A exuberante paisagem da Baia de Guanabara se desvela ao olhar sensível e atento dos poetas. A poesia, aliás, assim como a música, nos servem de linguagem para descrever o indescritível. Temos aqui um paradoxo. A linguagem escrita e falada que comumente utilizamos para nos expressar, igualmente nos impõe limitações para descrever com clareza nossos sentimentos, percepções e emoções.

Talvez por isso Tomasz Łychowski utilizou a poesia como forma de registrar suas impressões ao aportar no Rio de Janeiro em 1949. O caminho feito pelo poeta imigrante foi o mesmo de grande parte dos poloneses que desembarcaram na costa brasileira em grandes contingentes a partir do século XIX. Para muitos, a etapa marítima da viagem iniciava-se nos portos de Bremen ou Hamburgo, a partir daí singravam o Atlântico em direção ao Brasil. Apesar de não constituir o destino final da maioria dos imigrantes, a chegada ao Rio de Janeiro certamente ocupava um lugar de destaque no imaginário das famílias, pois representava um marco nessa jornada rumo ao desconhecido. Era o início de uma nova etapa em suas vidas. A maioria deles jamais retornaria à sua terra natal ou veria seus familiares novamente. A tęsknota za domem [1] se tornou uma constante.

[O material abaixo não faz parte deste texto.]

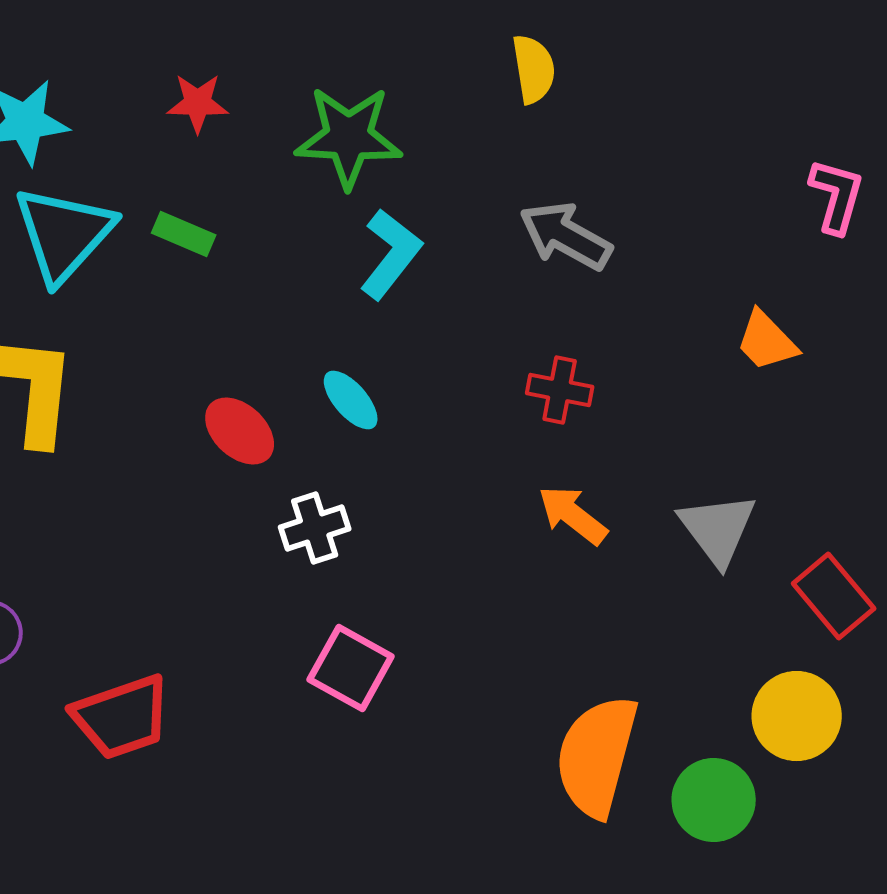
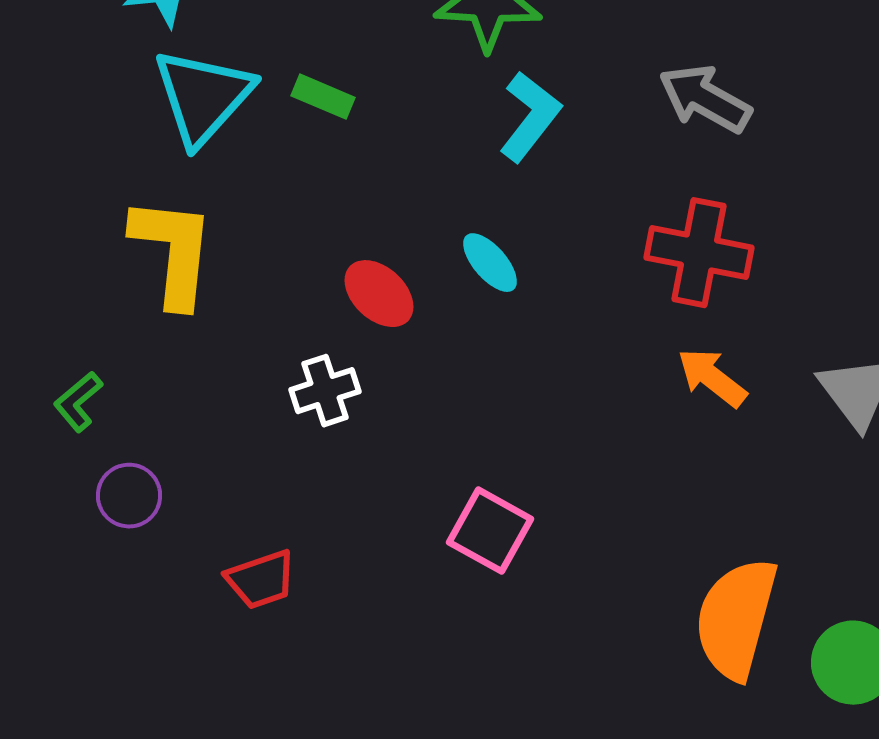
red cross: (560, 390) -> (699, 253), size x1.6
white cross: (315, 528) -> (325, 391), moved
red trapezoid: (122, 717) -> (261, 580), size x0.7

Nos anos de 1772, 1793 e 1795 a Polônia teve seu território ocupado e partilhado pelos Impérios Russo, Austríaco [2] e Reino da Prússia. A Polônia então deixou de ser uma nação soberana e a sua população foi subjugada. No século XIX eclodiram articulações e revoltas armadas que visavam a recuperação da sua autonomia. As dificuldades impostas pela dominação estrangeira eram aguçadas pelo recrutamento para o serviço militar junto às nações ocupantes e severas imposições que restringiam o uso da língua polonesa. Foi nessa conjuntura que grande parte dos imigrantes poloneses chegou ao Brasil, dentre os quais, participantes dos dois grandes levantes do século XIX (Powstanie listopadowe e Powstanie styczniowe). Para muitas famílias, a emigração era encarada como a única possibilidade de oferecer aos seus filhos a expectativa de uma vida com menos privações. Impelidos pelas imprecisas propagandas das companhias de navegação, o Brasil era vislumbrado como a “Terra Prometida” (Ziemia Obiecana). Um lugar de fartura e oportunidades. A realidade, no entanto, mostrou-se menos romântica. O desafio era descomunal. Encontraram uma nação em processo formativo, para a qual dariam a sua contribuição.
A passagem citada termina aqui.